Di chi è il 40.9% ottenuto dal Sì al referendum? E come va distribuito il quasi 60% della coalizione composita che ha ottenuto che la Costituzione non fosse modificata? La tentazione di quasi tutte...

Di chi è il 40.9% ottenuto dal Sì al referendum? E come va distribuito il quasi 60% della coalizione composita che ha ottenuto che la Costituzione non fosse modificata? La tentazione di quasi tutte le parti politiche, a caldo, è stata sostanzialmente identica: appropriarsi dei voti degli italiani come se nessun cittadino avesse votato nel merito della riforma.

L’area politica più vicina al presidente del Consiglio dimissionario ha ritenuto di poter sovrapporre i 13 milioni e mezzo di voti del 4 dicembre agli 11 milioni delle Europee 2014 e di aver dunque ricavato una sorta di impronta potenziale del consenso del Pd alle prossime elezioni. In modo non dissimile, quasi tutte le forze politiche hanno commentato l’esito della consultazione del 4 dicembre come irrimediabile “fine” di Renzi e del renzismo. Entrambe le tesi appaiono viziate da alcuni problemi strutturali speculari. In primo luogo il 25% di chi ha votato Pd alle Europee di due anni fa ha votato No al referendum (dati Youtrend per SkyTg24), ma non possiamo certamente dare per scontato che non voterebbero nuovamente per il Partito democratico in futuro. In modo perfettamente speculare, Renzi ha più volte fatto appello al voto degli elettori che avrebbero dovuto votare Sì nel merito dei contenuti della consultazione, avendo a disposizione le politiche per esprimere il loro voto contrario nei suoi confronti. Sebbene questo flusso di elettori non-renziani non sia bastato a vincere il referendum, è inverosimile che il contenitore del Sì non abbia accolto anche loro ed è altrettanto inverosimile che questi elettori restino ancorati fedelmente ancorati al Pd solo per aver espresso un giudizio di merito su una riforma.

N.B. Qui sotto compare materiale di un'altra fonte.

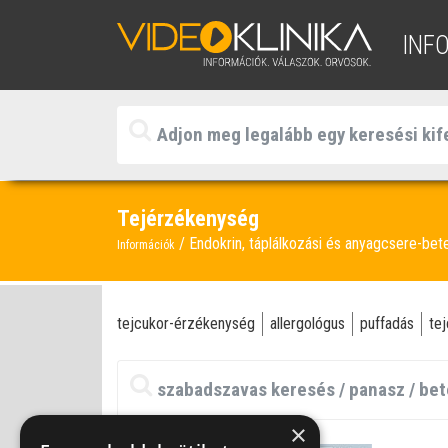
INF
Tejérzékenység
Endokrin, táplálkozási és anyagcsere-be
Információk
tejcukor-érzékenység
allergológus
puffadás
te
×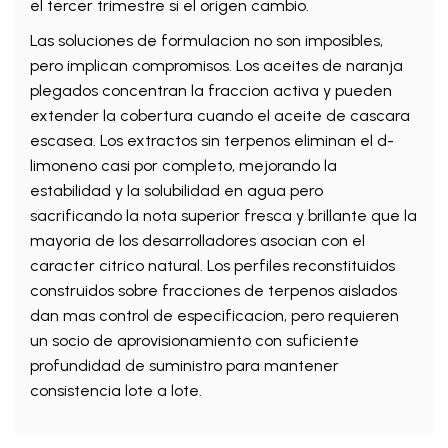
el tercer trimestre si el origen cambio.
Las soluciones de formulacion no son imposibles,
pero implican compromisos. Los aceites de naranja
plegados concentran la fraccion activa y pueden
extender la cobertura cuando el aceite de cascara
escasea. Los extractos sin terpenos eliminan el d-
limoneno casi por completo, mejorando la
estabilidad y la solubilidad en agua pero
sacrificando la nota superior fresca y brillante que la
mayoria de los desarrolladores asocian con el
caracter citrico natural. Los perfiles reconstituidos
construidos sobre fracciones de terpenos aislados
dan mas control de especificacion, pero requieren
un socio de aprovisionamiento con suficiente
profundidad de suministro para mantener
consistencia lote a lote.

Fa dunque male il Pd a minimizzare la sconfitta preparando la rivincita alle prossime politiche forte di un virtuale 40%, fa altrettanto male il fronte del No a pensare che quei 19 milioni di voti siano definitivamente fuori dalla sfera di influenza del Pd e di Renzi. Oltre a questo ragionamento sui flussi bisognerà farne certamente un altro più prosaico: l’impronta del voto post-referendario può essere al massimo una fotografia parziale dell’esistente, ma sarà destinata a conoscere modifiche sostanziali perché il quadro politico si dovrà adattare a una revisione a questo punto inevitabile della legge elettorale. Sembra pressoché impossibile che l’attuale Italicum passi indenne i prossimi due mesi, tra dibattito parlamentare e sentenza della Corte costituzionale del 24 gennaio. Nei prossimi mesi potremmo assistere ad esempio a un ritorno integrale al proporzionale che potrebbe favorire la frammentazione partitica e che metterebbe in difficoltà il principio del partito a vocazione maggioritaria su cui Renzi ha costruito il suo modello di leadership. La frammentazione potrebbe rimescolare le carte, le appartenenze, le coalizioni, e potrebbe tenere insieme partiti ed elettori che domenica erano su parti opposte della barricata. Neanche una soluzione maggioritaria basterebbe a giustificare la lettura monodimensionale del voto referendario: in un eventuale ballottaggio potrebbe accadere che elettori del No sarebbero disposti a votare Renzi per opporsi a un avversario meno gradito, o che elettori del Sì siano chiamati a dover scegliere tra due leader schierati per il No. In un maggioritario a turno secco, invece, i dissidenti del Pd potrebbero completare la scissione proprio per scongiurare il 40% di Renzi e per potersi sedere al tavolo delle trattative dopo il voto con una maggiore forza contrattuale.

Il quadro è insomma troppo incerto per ricorrere a scorciatoie interpretative. Pare che sia rimasta solo una certezza: i voti slegati dall’appartenenza o dall’affiliazione a organizzazioni partitiche classiche sono destinati a non essere mai proprietà di nessuno. Eppure anche questa regola sembra avere un’eccezione: l’Istituto Cattaneo ha dimostrato che più del 95% degli elettori del M5S alle politiche 2013 ha votato No al referendum. Paradosso: nell’era delle appartenenze liquide, un blog di un comico potrebbe essere stato l’origine di un nuovo partito novecentesco.